Closed wbwakeman closed 3 years ago
@dougollerenshaw I wonder if this particular flavor of mismatch is caused by the trim_discontinuous_times
function since it happens right before that RuntimeError
that gets raised.
BehaviorOphysLimsApi.get_eye_tracking
--> sync_utilities.get_synchronized_frame_times
--> sync_utilities.trim_discontiguous_times
Thanks @njmei, that seems like a likely culprit. If I'm reading the function correctly, it looks like it'll trim off any sync pulses that come after a gap of 100 ms? If the videomon process hung mid-session, that could lead to a 100+ ms gap in the frame intervals.
Also, the visual_behavior_analysis function I've been using to read in sync files doesn't perform this operation, so that could explain the discrepancy.
Are there any realistic conditions where two discrete sync recordings are in the same file and separated by such a small interval? If not, I'd propose making the default for this function much larger. Or possibly passing an argument when loading visual_behavior sessions to override this small default?
@dougollerenshaw I don't think it would be a small interval. Currently, that function takes differences between subsequent timepoints and takes the median of those differences. Then it finds the first instance where the interval is 100x larger than the median interval and removes any sync timepoints after that interval.
So if the timepoints of the sync file (in ms) were: [1, 2, 3, 4, 5, 6, ...]
then in order for timepoints to be removed there would need to be a gap of 100 ms (since the median diff between subsequent times is 1).
If a lot of timepoints are being trimmed, the sync files would probably have to look something like: [1, 2, 3, 4, 5, 110, 111, 112, 113, 114, 115, 116, 117, etc..]
I would need to plot the timepoints in one of those example problem sync files to confirm this though.
Tentatively assigning this to Taylor and I to take on later this week.
After debugging the code with @kschelonka (for two of the given IDs) through to the error that Doug had been receiving, we noticed something: There is a method called trim_discontiguous_times
which takes the intervals, and if it finds a spike (any value that is 100 times the median by default) it deletes all data after that spike, even though it is a transient artifact.

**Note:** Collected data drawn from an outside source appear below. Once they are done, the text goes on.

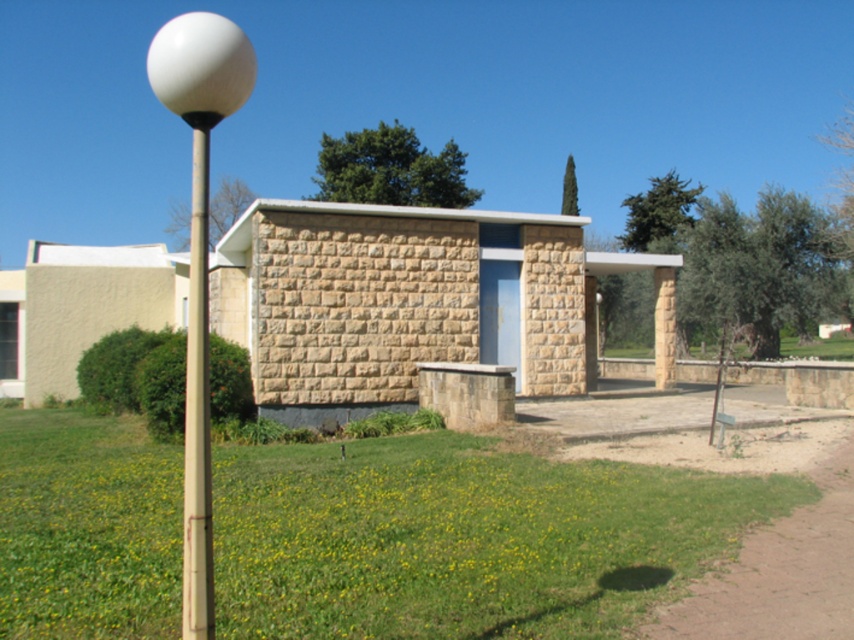 Looking at this image, who is taller, white glossy ball at left or metallic pole at left?

white glossy ball at left

You are a GUI agent. You are given a task and a screenshot of the screen. Output one action in this format:
    pyautogui.click(x=<x>, y=<y>)
    Task: Click on the white glossy ball at left
    Image resolution: width=854 pixels, height=640 pixels.
    Given the screenshot: What is the action you would take?
    pyautogui.click(x=199, y=259)

Is point (205, 364) farther from camera compared to point (200, 369)?

Yes, it is.

Find the location of a particular element. Image resolution: width=854 pixels, height=640 pixels. white glossy ball at left is located at coordinates (199, 259).

Measure the distance from brown stone shelter at center to white glossy ball at left.

brown stone shelter at center is 9.84 meters away from white glossy ball at left.

Does brown stone shelter at center have a smaller size compared to white glossy ball at left?

Indeed, brown stone shelter at center has a smaller size compared to white glossy ball at left.

Describe the element at coordinates (412, 301) in the screenshot. The image size is (854, 640). I see `brown stone shelter at center` at that location.

Locate an element on the screen. This screenshot has height=640, width=854. brown stone shelter at center is located at coordinates (412, 301).

Which is below, green grass at lower center or metallic pole at left?

green grass at lower center is below.

Can you confirm if green grass at lower center is shorter than metallic pole at left?

Yes.

In order to click on green grass at lower center in this screenshot , I will do `click(461, 538)`.

This screenshot has height=640, width=854. Identify the location of green grass at lower center. (461, 538).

We are unsure if this is the actual intent of the method as there is no docstring, however after searching for other uses of this method in the codebase, we found this comment next to one of the calls:
# occasionally an extra set of frame times are acquired after the rest of
# the signals. We detect and remove these
frame_times = sync_utilities.trim_discontiguous_times(frame_times)
It would be helpful if someone could let us know if this is the desired affect - do we want to lop off all interval values after a spike, or do we just want to remove the spike, or something else?
Attached are two plots of the interval arrays:
@dougollerenshaw I think it's pretty clear from the above that there's a transient artifact(s) in the data. The issue is that the function Taylor and Nick called out truncate the data at that point -- I believe incorrectly. Would be good to get some more guidance about these data and whether or not we should be attempting to remove these transient artifacts before the truncate function (trim_discontiguous_times
), or if it needs to be updated to ensure that it's trimmed at the end.
If you are able to locate any sessions that show a good example of the trim_discontiguous_times
being used properly, that could also help us. That is, an example where there was some kind of "discontiguous" recording.
@kschelonka and @Matyasz , thanks for digging deeper into this. I don't recall ever being involved with implementing the trim_discontiguous_times
function. Is it possible to look at the git blame to see who implemented it and whether the specific use case that warranted it still exists?
From what I understand about the sync program, I can see how there could have been a motivation to implement this. Without automation in place to stop sync at the end of a recording session, it's possible that an operator could inadvertently start a new session, the timestamps for which would be appended to the previous session's sync file. But the gap in that case would be very big - likely many tens of seconds - so it seems that this function could remain in place, but the default gap could be increased dramatically to avoid these false-positives.
Also, there is automation in place now that stops sync at the end of a session, further negating the need for this function.
@dougollerenshaw It's attributed to @NileGraddis, but I think it's a copy-paste since the commit is "715 move vsync trimming code to brain_observatory"
Ah, it's possible that this is necessary for ephys recordings. I think they may have more distinct sub-experiments that are run in quick succession with short breaks in between. I'll let @NileGraddis weigh in on the actual use case and whether or not lengthening the threshold for ID'ing distinct sessions would cause trouble.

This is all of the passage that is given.